Parce qu’il le valait bien : il y a plus de dix ans, son morceau « See You All » se retrouvait dans une pub pour L’Oréal. Quelques années plus tard, un autre de ses titres atterrit dans la bande-son d’un défilé Chanel. Koudlam n’a pourtant jamais cherché à être à la mode. Quand il se révèle au grand public en 2009, c’est par la BO du film Un prophète de Jacques Audiard. Ce titre lui va bien. Depuis, le musicien illuminé ne revient que sporadiquement, quand il a quelque chose à révéler aux brebis galeuses que nous sommes. Il y a eu le chef-d’œuvre Alcoholic’s Hymns en 2011, Benidorm Dream en 2014, et maintenant Precipice Fantasy, après huit ans d’absence, une éternité dans le monde de la musique moderne.

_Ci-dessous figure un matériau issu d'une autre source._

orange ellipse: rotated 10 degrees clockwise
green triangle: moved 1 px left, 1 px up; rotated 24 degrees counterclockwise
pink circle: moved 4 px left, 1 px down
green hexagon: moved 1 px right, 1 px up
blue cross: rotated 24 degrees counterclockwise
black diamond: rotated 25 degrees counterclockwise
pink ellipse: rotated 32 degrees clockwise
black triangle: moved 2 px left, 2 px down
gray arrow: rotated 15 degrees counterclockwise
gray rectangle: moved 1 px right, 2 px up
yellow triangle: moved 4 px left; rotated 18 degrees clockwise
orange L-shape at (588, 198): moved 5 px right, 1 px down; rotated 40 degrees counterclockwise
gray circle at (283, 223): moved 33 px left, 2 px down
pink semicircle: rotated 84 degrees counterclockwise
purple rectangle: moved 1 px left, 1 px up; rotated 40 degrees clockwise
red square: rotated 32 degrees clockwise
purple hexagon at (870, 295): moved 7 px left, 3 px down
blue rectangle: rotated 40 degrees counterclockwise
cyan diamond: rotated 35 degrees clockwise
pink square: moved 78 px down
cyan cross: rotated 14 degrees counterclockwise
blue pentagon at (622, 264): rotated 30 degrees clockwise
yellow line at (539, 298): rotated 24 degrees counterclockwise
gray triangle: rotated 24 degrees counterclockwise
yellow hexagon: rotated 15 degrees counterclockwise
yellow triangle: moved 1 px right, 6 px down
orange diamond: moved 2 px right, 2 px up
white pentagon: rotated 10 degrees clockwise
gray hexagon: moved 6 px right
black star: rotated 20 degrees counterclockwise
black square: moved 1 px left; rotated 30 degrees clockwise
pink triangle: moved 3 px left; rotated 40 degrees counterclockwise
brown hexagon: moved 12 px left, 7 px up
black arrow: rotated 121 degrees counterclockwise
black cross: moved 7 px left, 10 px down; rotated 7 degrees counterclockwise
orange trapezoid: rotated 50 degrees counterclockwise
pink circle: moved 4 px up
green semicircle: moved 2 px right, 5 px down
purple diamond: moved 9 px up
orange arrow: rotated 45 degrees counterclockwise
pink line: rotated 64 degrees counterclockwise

Qu’a foutu Koudlam pendant ce long trou noir ? Le communiqué de presse accompagnant la sortie du disque annonce qu’il a choisi de « disparaître des radars » pour « se consacrer principalement à l’ornithologie et à l’étude des primates, pour retrouver un semblant d’équilibre mental ». Serait-il menacé par une forme ou une autre de délire ? Nous revient cette phrase, lue dans une vieille interview : « Quand j’ai l’impression d’avoir fait un tube, je ressens une sorte d’extase médiévale – sans les spasmes et les yeux blancs. » Koudlam ne s’exprime pas comme David Guetta. Il ne compose pas non plus pareil. Mais fait-il quelque chose comme les autres ?
CROONER SOLO
Né en 1979 à Abidjan, le crooner ténébreux (et fantasque) a grandi entre l’Afrique, le Dakota du Nord, les Alpes et Mexico. Cette jeunesse peu banale a achevé de forger un tempérament inclassable. Ado, Koudlam écoute les Doors, David Bowie et Nirvana. Puis Black Flag et Aphex Twin. Trop bizarre pour se fondre durablement dans un groupe de rock, il a toujours roulé en solo, d’abord dans l’anonymat, puis avec une relative notoriété – il ne fait rien pour s’imposer dans le paysage médiatique. Comment définir sa musique ? Un chaudron mêlant rock et électro, avec un chant épique et des côtés baroques, un goût pour l’urbex et les ambiances postapocalyptiques. Dandy à sa manière, Koudlam aime pratiquer cet art du contre-pied : quand tant de ploucs branchés pompent des références très chics pour pondre une pop impersonnelle, lui s’inspire volontiers de choses vulgaires pour vivifier sa musique aristocratique. Il est plus proche de l’esprit de Baudelaire que de celui des bobos. Après, on ne comprend pas tout à ses étranges visions. Au sujet de Precipice Fantasy, il dit avoir pensé « aux aventuriers-alpinistes du XVIIe siècle ». On ne connaît rien à la montagne, mais on a identifié plusieurs sommets dans cet album plein de montées et de descentes : « My Church », « Precipice Fantasy », « Am I Paranoid III ». Les mélodies atteignent une haute altitude. Après l’ascension de cet ambitieux Precipice Fantasy Part I, le prophète désaxé annonce la sortie prochaine d’un Precipice Fantasy Part II, instrumental et contemplatif, « sorte de musique pour séance de yoga malaisante ». On a déjà hâte de voir quelles incongruités aura inventées ce contorsionniste du son.